There are some good practices that I can recommend you (which is probably what you want):

  • Defragment only if you have done a batch DELETE of lots of records (and you do not intend to insert them back). In other cases, it may not be necessary. If you want to know if there is a huge difference between logical data and file size, compare the .idb file with the data + index size from show table status.
  • Speedup insertion by inserting always in PRIMARY KEY order, so you do not force unnecessary page splits.
  • Use partitioning to isolate changes that may alter the internal structure of the table.

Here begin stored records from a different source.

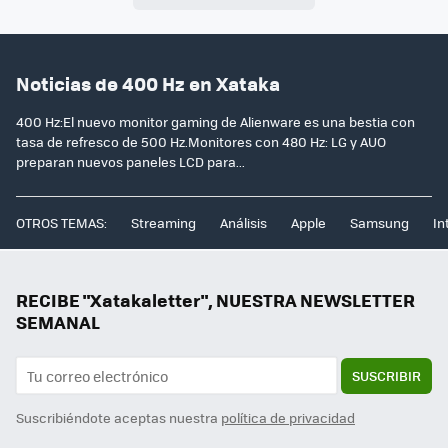
Noticias de 400 Hz en Xataka
400 Hz:El nuevo monitor gaming de Alienware es una bestia con
tasa de refresco de 500 Hz.Monitores con 480 Hz: LG y AUO
preparan nuevos paneles LCD para...
OTROS TEMAS:
Streaming
Análisis
Apple
Samsung
In
RECIBE "Xatakaletter", NUESTRA NEWSLETTER
SEMANAL
SUSCRIBIR
Suscribiéndote aceptas nuestra
política de privacidad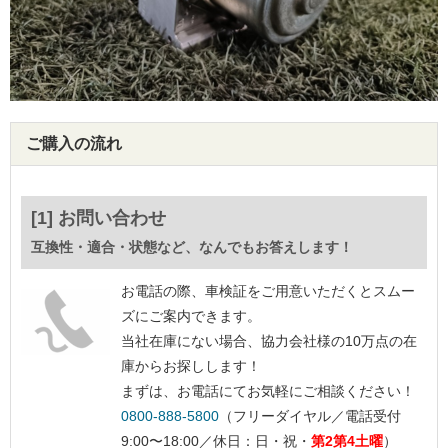
ご購入の流れ
[1] お問い合わせ
互換性・適合・状態など、なんでもお答えします！
お電話の際、車検証をご用意いただくとスムー
ズにご案内できます。
当社在庫にない場合、協力会社様の10万点の在
庫からお探しします！
まずは、お電話にてお気軽にご相談ください！
0800-888-5800
（フリーダイヤル／電話受付
9:00〜18:00／休日：日・祝・
第2第4土曜
）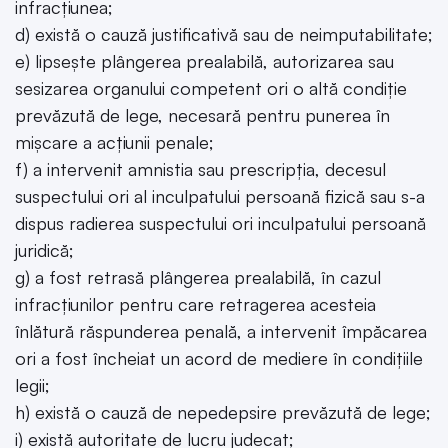
infracţiunea;
d) există o cauză justificativă sau de neimputabilitate;
e) lipseşte plângerea prealabilă, autorizarea sau
sesizarea organului competent ori o altă condiţie
prevăzută de lege, necesară pentru punerea în
mişcare a acţiunii penale;
f) a intervenit amnistia sau prescripţia, decesul
suspectului ori al inculpatului persoană fizică sau s-a
dispus radierea suspectului ori inculpatului persoană
juridică;
g) a fost retrasă plângerea prealabilă, în cazul
infracţiunilor pentru care retragerea acesteia
înlătură răspunderea penală, a intervenit împăcarea
ori a fost încheiat un acord de mediere în condiţiile
legii;
h) există o cauză de nepedepsire prevăzută de lege;
i) există autoritate de lucru judecat;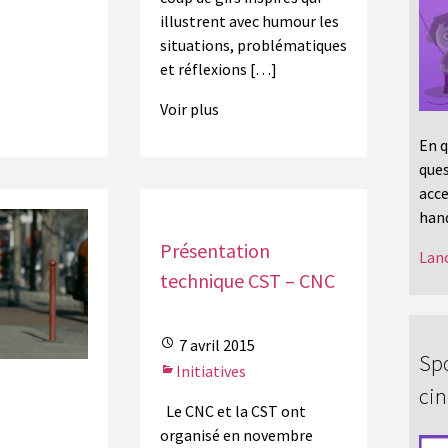
illustrent avec humour les
situations, problématiques
et réflexions […]
Voir plus
En q
ques
acce
hand
Présentation
Lanc
technique CST – CNC
7 avril 2015
Spo
Initiatives
ci
Le CNC et la CST ont
organisé en novembre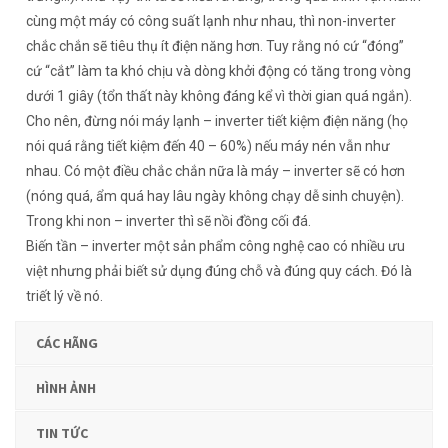
cùng một máy có công suất lạnh như nhau, thì non-inverter
chắc chắn sẽ tiêu thụ ít điện năng hơn. Tuy rằng nó cứ “đóng”
cứ “cắt” làm ta khó chịu và dòng khởi động có tăng trong vòng
dưới 1 giây (tổn thất này không đáng kể vì thời gian quá ngắn).
Cho nên, đừng nói máy lạnh – inverter tiết kiệm điện năng (họ
nói quá rằng tiết kiệm đến 40 – 60%) nếu máy nén vẫn như
nhau. Có một điều chắc chắn nữa là máy – inverter sẽ có hơn
(nóng quá, ẩm quá hay lâu ngày không chạy dễ sinh chuyện).
Trong khi non – inverter thì sẽ nồi đồng cối đá.
Biến tần – inverter một sản phẩm công nghệ cao có nhiều ưu
việt nhưng phải biết sử dụng đúng chỗ và đúng quy cách. Đó là
triết lý về nó.
CÁC HÃNG
HÌNH ẢNH
TIN TỨC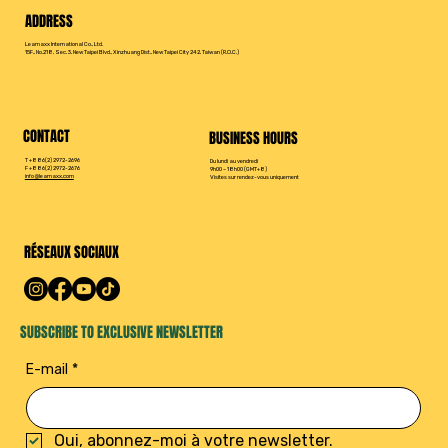
ADDRESS
Leamaxx International Co., Ltd.
15F., No.218, Sec. 3, New Taipei Blvd., Xinzhuang Dist., New Taipei City 242, Taiwan (R.O.C.)
CONTACT
BUSINESS HOURS
T +886(2) 2972-2696
Du lundi au vendredi
F +886(2) 2972-2676
9h00 – 18h00 (GMT+8)
info@leamaxx.com
Visites sur rendez-vous uniquement
RÉSEAUX SOCIAUX
SUBSCRIBE TO EXCLUSIVE NEWSLETTER
E-mail
*
Oui, abonnez-moi à votre newsletter.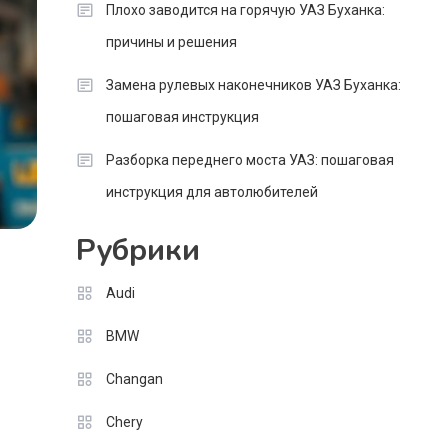
Плохо заводится на горячую УАЗ Буханка:
причины и решения
Замена рулевых наконечников УАЗ Буханка:
пошаговая инструкция
Разборка переднего моста УАЗ: пошаговая
инструкция для автолюбителей
Рубрики
Audi
BMW
Changan
Chery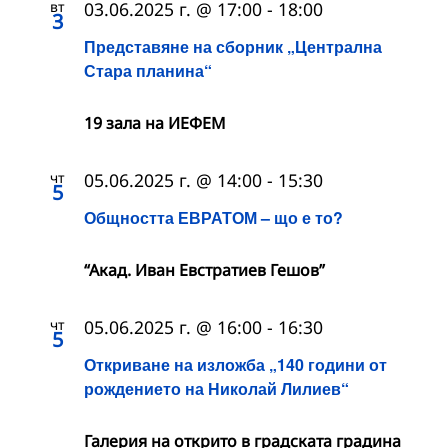
вт
03.06.2025 г. @ 17:00
-
18:00
3
Представяне на сборник „Централна
Стара планина“
19 зала на ИЕФЕМ
чт
05.06.2025 г. @ 14:00
-
15:30
5
Общността ЕВРАТОМ – що е то?
“Акад. Иван Евстратиев Гешов”
чт
05.06.2025 г. @ 16:00
-
16:30
5
Откриване на изложба „140 години от
рождението на Николай Лилиев“
Галерия на открито в градската градина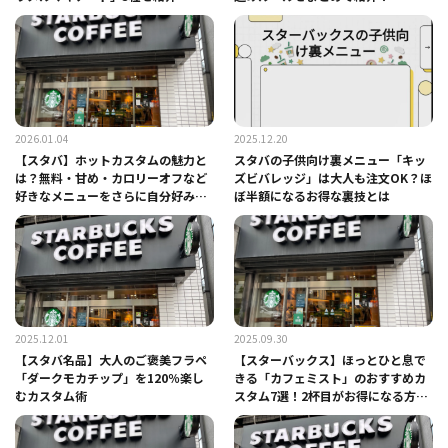
2026.01.04
2025.12.20
【スタバ】ホットカスタムの魅力と
スタバの子供向け裏メニュー「キッ
は？無料・甘め・カロリーオフなど
ズビバレッジ」は大人も注文OK？ほ
好きなメニューをさらに自分好み
ぼ半額になるお得な裏技とは
に！
2025.12.01
2025.09.30
【スタバ名品】大人のご褒美フラペ
【スターバックス】ほっとひと息で
「ダークモカチップ」を120％楽し
きる「カフェミスト」のおすすめカ
むカスタム術
スタム7選！2杯目がお得になる方法
は？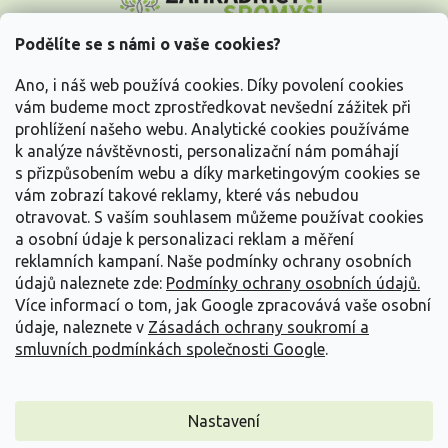
p
a
Podělíte se s námi o vaše cookies?
t
Vše o nákupu
í
Ano, i náš web používá cookies. Díky povolení cookies
vám budeme moct zprostředkovat nevšední zážitek při
prohlížení našeho webu. Analytické cookies používáme
Informace pro Vás
k analýze návštěvnosti, personalizační nám pomáhají
s přizpůsobením webu a díky marketingovým cookies se
Kontakujte nás
vám zobrazí takové reklamy, které vás nebudou
otravovat.
S vaším souhlasem můžeme používat cookies
a osobní údaje k personalizaci reklam a měření
reklamních kampaní. Naše podmínky ochrany osobních
údajů naleznete zde:
Podmínky ochrany osobních údajů.
Více informací o tom, jak Google zpracovává vaše osobní
údaje, naleznete v
Zásadách ochrany soukromí a
smluvních podmínkách společnosti Google
.
Vytvořil Shoptet
Nastavení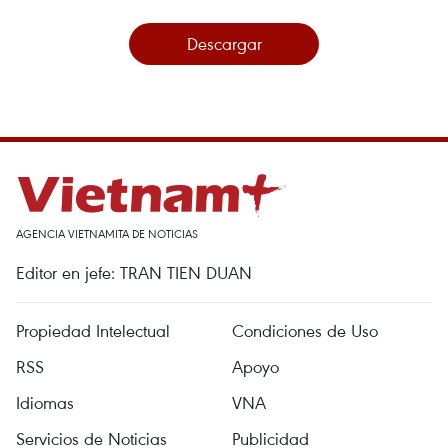
Descargar
AGENCIA VIETNAMITA DE NOTICIAS
Editor en jefe: TRAN TIEN DUAN
Propiedad Intelectual
Condiciones de Uso
RSS
Apoyo
Idiomas
VNA
Servicios de Noticias
Publicidad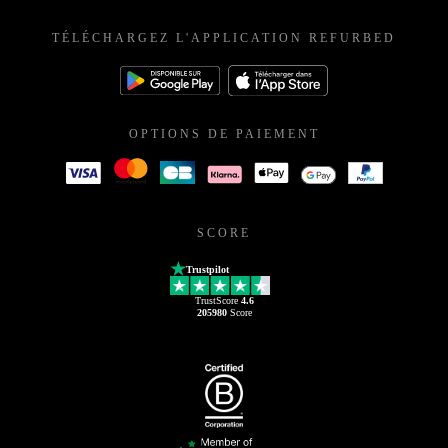
TÉLÉCHARGEZ L'APPLICATION REFURBED
OPTIONS DE PAIEMENT
SCORE
Trustpilot
TrustScore
4.6
205980
Score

  • There is no way to "optimize the secondary indexes", but I would never find such a thing necessary. The change buffer makes sure that changes/rebalances to indexes are done asyncronously without huge performance problems. A BTREE should always be balanced, so assuming your change buffer is not full and the purge thread deletes old row records promptly, your performance should be ok. One way I can think of "optimizing secondary indexes", as you called it, is DROPing the index and recreating it (asuming you are using the InnoDB Plugin or MySQL 5.5+), but I see absolutely no reason to do that.

Of course, if you really want to dig into this topic, create some tables, defragment them and check if you actually have some gain afterwards. In general, tablespace handling and statistics gathering is something relatively automatic on InnoDB.